A Flatpak User's File System

Why is this PackageManagement meme funny?

Level 1: Everyone Brings Their Own Chair

Imagine you’re throwing a big party, and you’ve got a nice dining table with plenty of chairs for all your friends. But strangely, each friend shows up at your door carrying their own chair and even their own set of plates and cutlery, just to be safe. So one friend marches in with a chair, another lugs in a chair and a folded table, and another brings a whole box of utensils. Pretty soon, your living room is overflowing with chairs and tables – far more than you need – and it’s a total mess! If someone walked in and saw that chaos, they’d immediately know, “Oh wow, everyone brought their own stuff instead of using what was already here.” That’s exactly the joke of this meme. Using Flatpak is like each app bringing all its own furniture to the party instead of sharing what’s in the house. It makes things super safe and convenient for each guest (since they know they have exactly what they need), but your poor house ends up looking like a hoarder’s paradise with duplicate items piled everywhere. The meme is funny because the character proudly says, “Yes, I use Flatpak, how could you tell?” – and we laugh since the cluttered room already gave the secret away. It’s as if a friend is bragging about being extra prepared, while behind them you see the comical result: a house (or computer) jam-packed with duplicate stuff that was “just in case.”

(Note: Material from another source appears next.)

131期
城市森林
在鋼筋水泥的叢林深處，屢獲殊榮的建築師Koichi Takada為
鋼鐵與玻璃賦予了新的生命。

Level 2: No Sharing Allowed

For newer developers or those just getting into Linux, let’s break down why that room is so messy – and how that relates to Flatpak apps gobbling up disk space. In traditional Linux package management, when you install software (say via apt on Ubuntu or dnf on Fedora), the system tries to use one copy of each library for all applications. For example, if App A and App B both need the GTK graphical toolkit, the OS will install GTK once and both apps share it. This is efficient on disk space because you don’t keep duplicate files. But it assumes all apps can agree on the same version of GTK. When they don’t, you run into what’s humorously called “dependency hell.” Dependency hell is when installing or updating one program breaks another because they have incompatible needs (e.g., App A needs libX version 1.2 but App B needs version 2.0 – uh oh!). It’s like a bunch of kids all needing to use the same toy – if one kid wants the newer version of the toy, another kid might throw a tantrum because their game only works with the old one.

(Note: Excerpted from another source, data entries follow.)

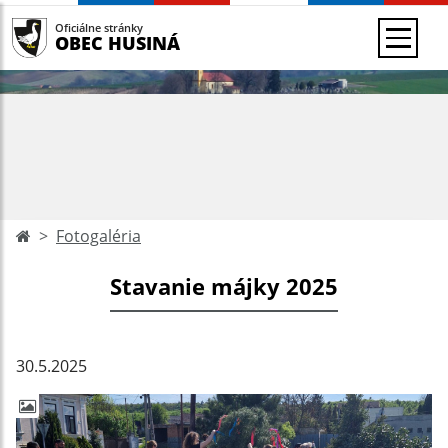
Oficiálne stránky
OBEC HUSINÁ
Fotogaléria
Stavanie májky 2025
30.5.2025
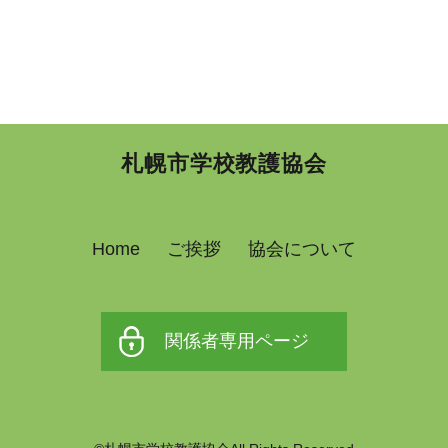
札幌市学校教護協会
Home
ご挨拶
協会について
関係者専用ページ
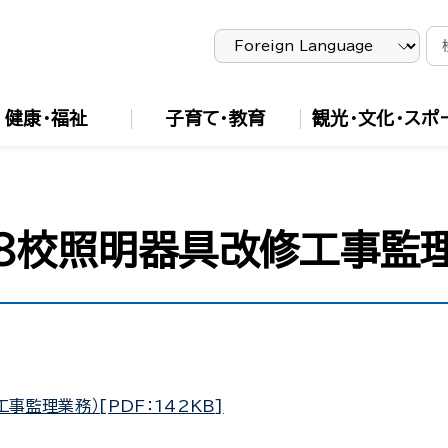
健康・福祉
子育て・教育
観光・文化・スポ
8校照明器具改修工事監
監理業務）[PDF：142KB]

Flatpak was created to avoid those fights by using containerization for desktop apps. Each Flatpak application comes with its own set of toys, so to speak. The phrase “No sharing allowed” sums it up: Flatpak apps generally don’t share libraries with each other or with the host system. Instead, each app is packaged with the exact version of libraries it requires. This makes apps much more independent. You can install the latest version of your favorite video editor as a Flatpak without worrying that it will conflict with the system’s older libraries. The app won’t complain “missing libXYZ.so” because it brought its own libXYZ in its luggage! It runs in a sandbox, which also means better security and stability – the app is isolated from your core system, so it’s less likely to mess up your OS or other apps.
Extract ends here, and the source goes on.